I tried this myself. I set up a multicast group and then when the Rio was about to send the audio to the sound card it would just write that same data out on a multicast address.

Have you tried having the server do the decode, and basically treating every rio as a slave?

My "guess" is the CPU may be the limiting factor... though again, I've done ZERO analysis of this on the Rio yet, but think about the amount of context switches alone (and again maybe there is a software optimization I don't know about...)

1) Recive packet (kernel)
2) push packet to decoder (kernel->userspace) + some delta of CPU time
3) push decode to hardware (audio) (user->kernel)
4) push decode to hardware (ether) (user->kernel)

Also take into account, that you actually would have to insert delay into the playback of the decode on the master in your scenario... as he actually know's what to play, before any other receeiver ever gets the decoded packet, obviously complicating sync.

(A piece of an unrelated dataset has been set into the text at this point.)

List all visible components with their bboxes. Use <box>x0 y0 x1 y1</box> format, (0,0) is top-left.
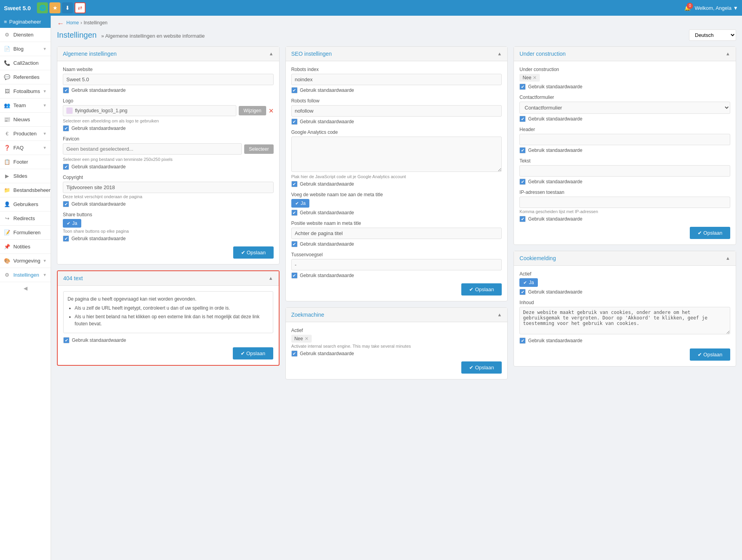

Based on my limited (no hands on knowledge) of cobranet, you can actually calculate the latency between encoding audio and transmiting it to all hosts... assuming you have a hub based net for just the rio's the latency should be identical for all units... therefore they should actually inhernetly keep sync (assuming they have to do no decode)

So we are looking at...
1) Server decodes MP3/OGG/FLAC/etc to raw audio
2) transmit raw audio to multicast/broadcast
All latency in decode/buffer has already occured now
3) rio recives packet (kernel)
4) push to userspace to push to hardware (can this be skiped... ie DMA or some other kernel space move direct to audio hardware?)
5) push to hardware (audio)

so in theory, as long as every frame is enough to reproduce sound, any rio could join/leave a channel and be exactly in sync

I don't think I've missed anything, but worse comes to worse, we might need a "metronome" multicast heartbeat

now this method does waste bandwidth, in theory we could do some minimal compression... but that may actually add some latency (think context switch to deal with remote, robs a cycle or two from the decode)... if compresion is added, we most likely would need the metronome.

Unless my math is wrong, 48000 samples/second * 20 bits/sample * 2 channels (I assume these are stereo streams) * 64 streams = 122Mbps.

nope, each channel is that... a channel... so it's only 61Mbps for 64 channels... but remember you can go full duplex if you go switched, and in a switched enviornment you'd also be able to optimise what channels are where on the net.

As for the rio... the proposal would be to transmit 44.1k * 16bit * 2 channel (stereo) audio... which brakes down to 1.41mbps, so we should be able to fit 6 seperate stero streams onto a 10mb network easily... a 7th might fit.

Is the rio ethernet 10mb or 100mb?

I'm assuming the best you can do on the phoneline net is 10mb?